I noticed that the MACD Histogram (moving average convergence/divergence) is
showing another obvious divergence. The MACD is moving downward, and has
since it peaked in early September. When the S&P 500 moves up while
the MACD moves downward, you have a divergence and many times this precedes
a decline. These strong trending rallies can last much longer than you
would think reasonable, but when they stop, they tend to fall quickly.
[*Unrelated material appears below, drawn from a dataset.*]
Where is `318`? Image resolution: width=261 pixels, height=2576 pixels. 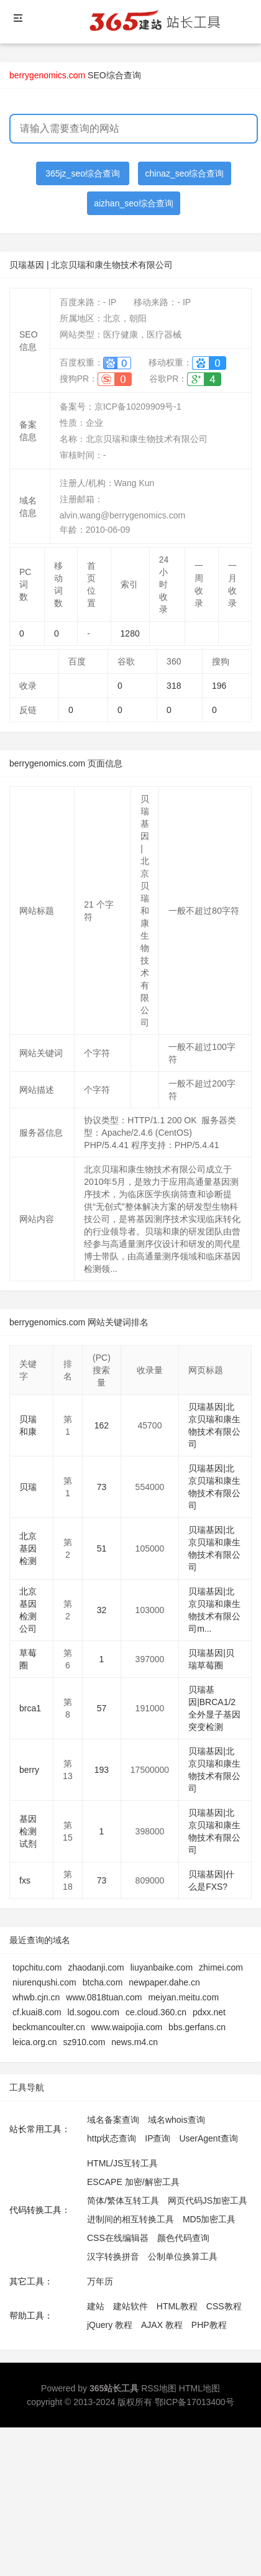
318 is located at coordinates (174, 686).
Chart provided courtesy of
www.decisionpoint.com, analysis by TSP
Talk
The VIX (volatility index) pushed below 20 for the first time since the end
of April. The fact that the VIX is moving down is not a problem.
It normally does during rallies, but when we start seeing extreme readings,
like the break below the lower Bollinger Band, it could a sign that the
market is ready to take a break.

Chart provided courtesy of
www.decisionpoint.com, analysis by TSP
Talk
But again, the chart looks good, the trend is up, and except for a couple of
indicators showing signs that the market needs a break, the market will
probably need a catalyst to stop the momentum. And what could that
catalyst be? Well, we talked about QE 2, but the other catalyst could
be the 3rd quarter earnings season.
This chart from SentimenTrader.com shows the past two earnings seasons.
You can see that the S&P 500 was rallying into the earnings season, but
quickly peaked and rolled over within a week or so...

Chart provided courtesy of www.sentimentrader.com
The show us that when the S&P 500 is entering earnings season while
hitting a 3-month high, the return is positive on 35% by the end of earnings
season (about 27-days).

Chart provided courtesy of www.sentimentrader.com
I wish I could say that I have been taking advantage of this rally, but I
can not. That doesn't mean I won't buy in at some point for a
short-term trade, but as soon as the market shows any signs of getting
tired, we have enough evidence telling us that a decent correction may be
lurking.
Thanks for reading! We'll see you back here tomorrow.